Mirador will create one entry per page of annotations, no matter how many annotations exist on one page

After selecting the export annotations button, a list of links will appear at the bottom of the screen. Each of these represents one canvas’s worth of annotation data. Clicking a link will open a new browser window with the JSON data printed out. You will need to copy and paste this data to a text editor of your choice for some minor tweaking before saving it.

An annotation object is composed of a number of elements: at least one shape, the text of the annotation, tags, and location information regarding which canvas and where on the canvas to appear. In the case of the example above, there will be two separate entries in the browser local storage, one for annotations made on page one, and one for annotations made on page three.

unformattedjson

Annotation data for page one; this must be copied and pasted into a text editor and saved as a .json file

In order for the annotations to appear you will need to make a few simple changes to the code. For those unfamiliar with JSON, this unformatted version can be difficult to read. Copy and paste the code either into a text editor that has a JSON formatter, or use the following tool to beautify it: JSON Formatter.

jsonformatter

Copy and paste JSON code into the formatter

jsonformatter2

Retrieve formatted code below and copy into a text editor

Now that the code is formatted, look for the @id tag that appears within the first few lines. The value of that tag is currently set to annotations.json, but will need to be renamed to fit the URL where this particular annotation file will live. For this example, the annotations for this project will live at darthcrimson.org/hacking-mirador-workshop/, and since this is the first canvas in the series, the URL should therefore be: http://www.darthcrimson.org/hacking-mirador-workshop/canvas1.json. You will need to download each page of annotations from the parser tool and change the @id values accordingly. Once this is done, save the file as canvas1.json (or in the case of page three, canvas3.json).
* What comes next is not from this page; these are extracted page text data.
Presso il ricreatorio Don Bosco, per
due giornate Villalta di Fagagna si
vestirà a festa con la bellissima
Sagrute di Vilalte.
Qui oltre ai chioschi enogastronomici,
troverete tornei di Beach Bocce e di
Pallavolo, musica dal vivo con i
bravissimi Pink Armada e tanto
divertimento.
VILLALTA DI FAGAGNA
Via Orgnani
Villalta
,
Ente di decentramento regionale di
Finally, it is necessary to open the manifest file itself and make a few changes in order to associate each of the annotation files with their respective images. This means you will either have to download the custom manifest you built within the manifest editor, or if you are not building a custom manifest, simply download the manifest file from the institution that hosts it (e.g. Beethoven’s ninth: https://www.wdl.org/en/item/15063/iiif/manifest.json).

canvases

The entry for the first canvas within the Beethoven manifest

Manifests contain individual entries for each canvas, and the goal here is to find the entry for each canvas that has annotations associated with it. The screenshot above reveals an entry for the first canvas, which can be ascertained most easily via the last three lines:

label: "Page 1",
@id: "https://www.wdl.org/en/item/15063/iiif/sequence/1/canvas/1/",
@type: "sc:Canvas"

This is where you can create a reference to any annotations you’ve created for this particular canvas. After @type: “sc:Canvas”, add a comma and the following lines:

otherContent: [{
    @id: "http://darthcrimson.org/hacking-mirador-workshop/canvas1.json",
    @type: "sc:AnnotationList"
}]

Once the reference has been added, it should look like this:

annotationsadded

You will need to do this for each canvas within the manifest that has annotations. Once you have made the edits, save the manifest and upload it to the web with the associated annotation files. Now whenever you access the manifest from within Mirador, it will automatically include the annotations you’ve made along with it, as in the example below.

Final Thoughts

Harvard has made great strides in its adoption and use of IIIF, and although many of the tools discussed here are still quite new, they have begun to bridge the gap between technical and non-technical audiences working with IIIF material. Going forward, Arts & Humanities Research Computing will continue support and development of Mirador and other tools that enable scholars to work with in more efficient and user-friendly ways.